Caught by the River

Blessed Birdsong

9th March 2013

by Katy Tokus.

As I cycled up to Schumacher College for the first time, I felt blessed to be commuting along the riverside path that accompanies The Dart.

Blessed again to see balaclava-faced goldfinches fly up from the floor. Treble-blessed to watch seagulls divebombing an unfamiliar river visitor: a red-headed duck or grebe too far away and much too difficult for this Young Ornithologist Club member (1978) to identify.

Blackbirds, thrushes, robins, tits – all got out of the way of my tyres, then fluttered back to their post-Imbolc nest-work in the tepid sunshine while I rolled on towards an appointment with my pal and musical director Andy Williamson.

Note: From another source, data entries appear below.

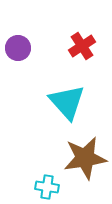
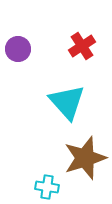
purple circle: moved 1 px down
brown star: rotated 9 degrees counterclockwise
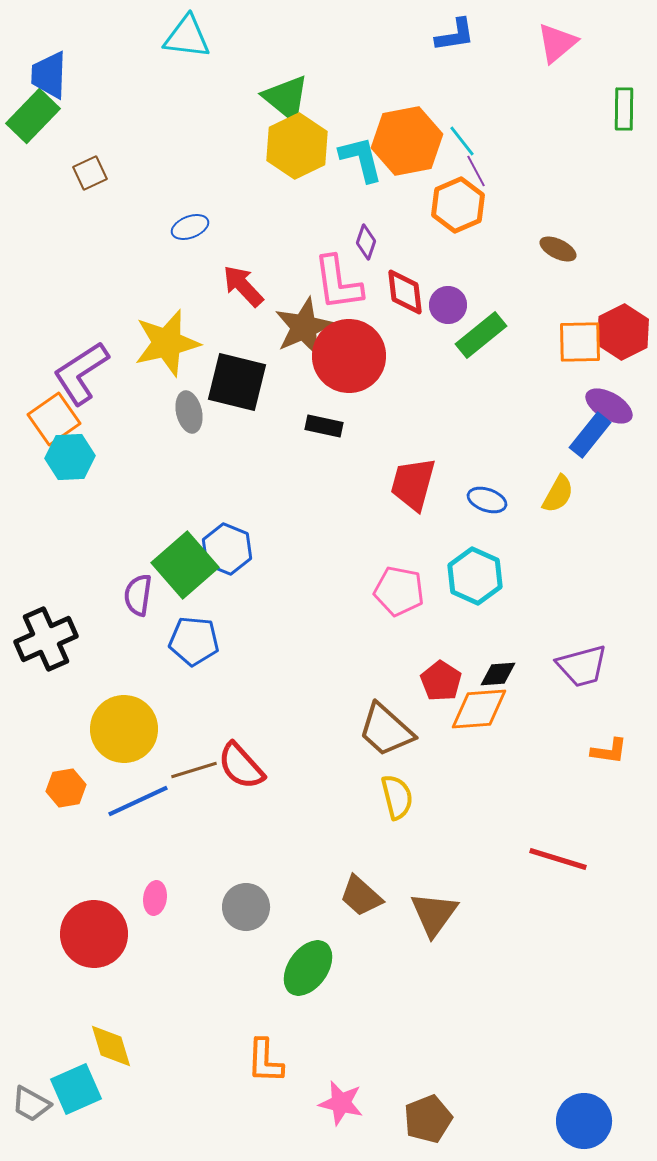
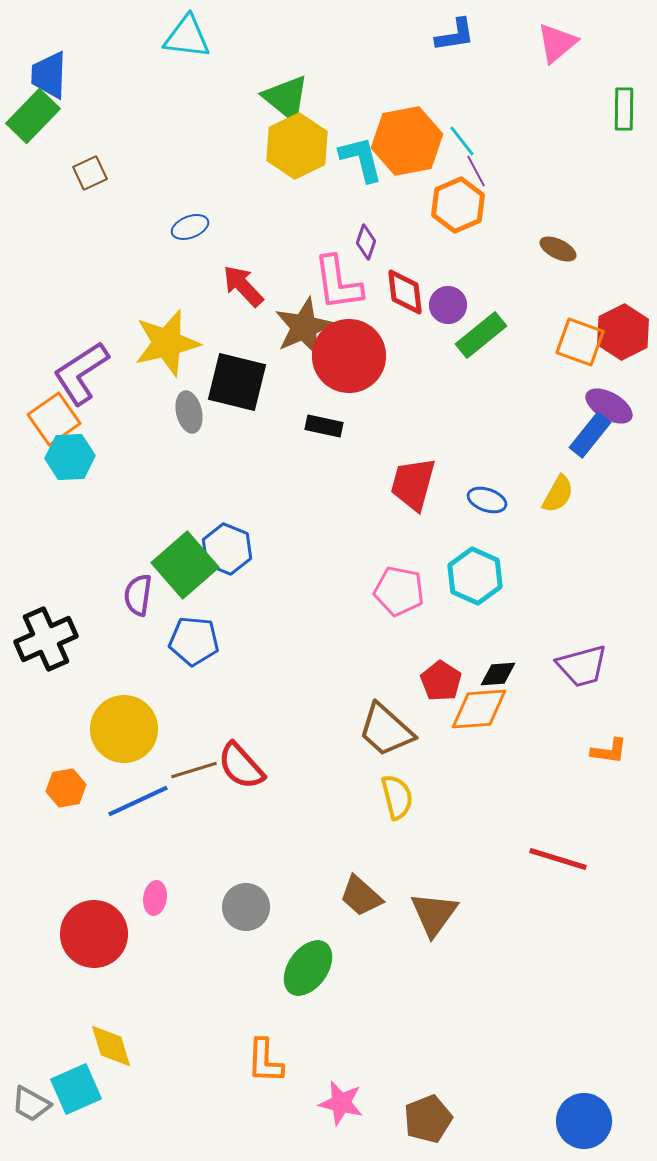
orange square at (580, 342): rotated 21 degrees clockwise
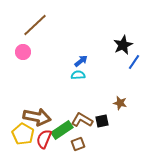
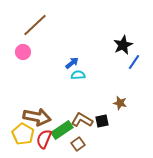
blue arrow: moved 9 px left, 2 px down
brown square: rotated 16 degrees counterclockwise
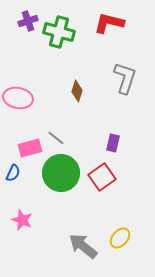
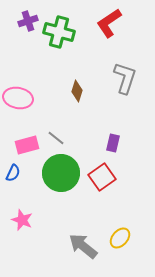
red L-shape: rotated 48 degrees counterclockwise
pink rectangle: moved 3 px left, 3 px up
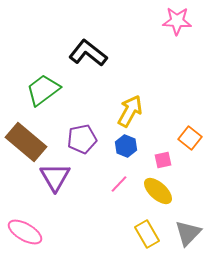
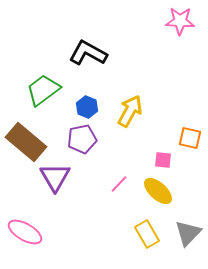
pink star: moved 3 px right
black L-shape: rotated 9 degrees counterclockwise
orange square: rotated 25 degrees counterclockwise
blue hexagon: moved 39 px left, 39 px up
pink square: rotated 18 degrees clockwise
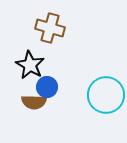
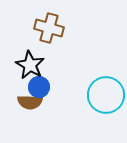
brown cross: moved 1 px left
blue circle: moved 8 px left
brown semicircle: moved 4 px left
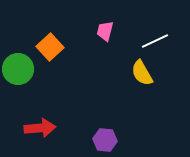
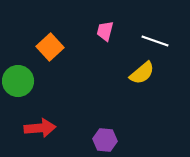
white line: rotated 44 degrees clockwise
green circle: moved 12 px down
yellow semicircle: rotated 100 degrees counterclockwise
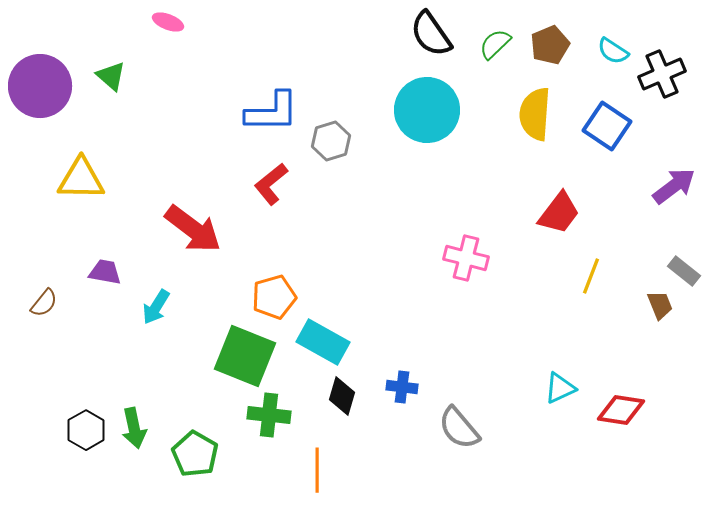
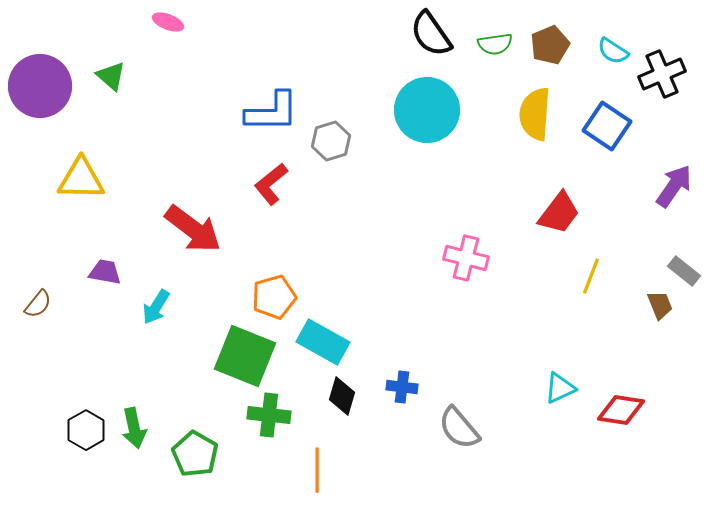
green semicircle: rotated 144 degrees counterclockwise
purple arrow: rotated 18 degrees counterclockwise
brown semicircle: moved 6 px left, 1 px down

He was enjoying the fruits of a workshop-swap, trading his skills as a choirmaster at Embercombe holistic social enterprise for a week of the Mind In Nature course at Schumacher. I was bunking in to the college to receive a few hours’ of arranging so that my leadsheets are tip-top for a show in San Diego in May.

He told me over coffee how he’d been enjoying his week, called The Music of Nature, led by the guy who improvised with birds in zoos.

Marcus Coates – Dawn Chorus from birds and music on Vimeo.

The guy who appeared as the song thrush in Marcus Coates’ movie Dawn Chorus (where early-morning human workers learnt slowed-down bird calls, so that when played in humantime they seemed to sing perfect songbird notes).

What, that guy? I said. That guy whose beautiful work struck such a chord in my mind. Whose work I bothered to recall every so often. That guy’s here?

Right here, said Andy as he introduced me to David Rothenberg. Quadruple blessed.

Quintuple blessed when we found out we had a connection via Moby Dick The Big Read (me, Chapter 13; he who sat in with whales on an underwater clarinet improv, Chapter 79)

Really bloody blessed when it arose that David was performing a gig that night at Schumacher.

For the show, David used his clarinet, his Norwegian baritone flute, his whisper, his work with Pete Seeger, his laptop and midi keyboard with an octaver and delays and the slowed-down songs of the nightingale, of the Albert’s lyrebird, the orca and the 17-year cicada (due out of its lengthy hibernation in the Hudson River Valley THIS very year).

David is the first interspecies musician I’ve seen up close in my own habitat. He’s a rare and exotic creature. And I was blessed to hear his song.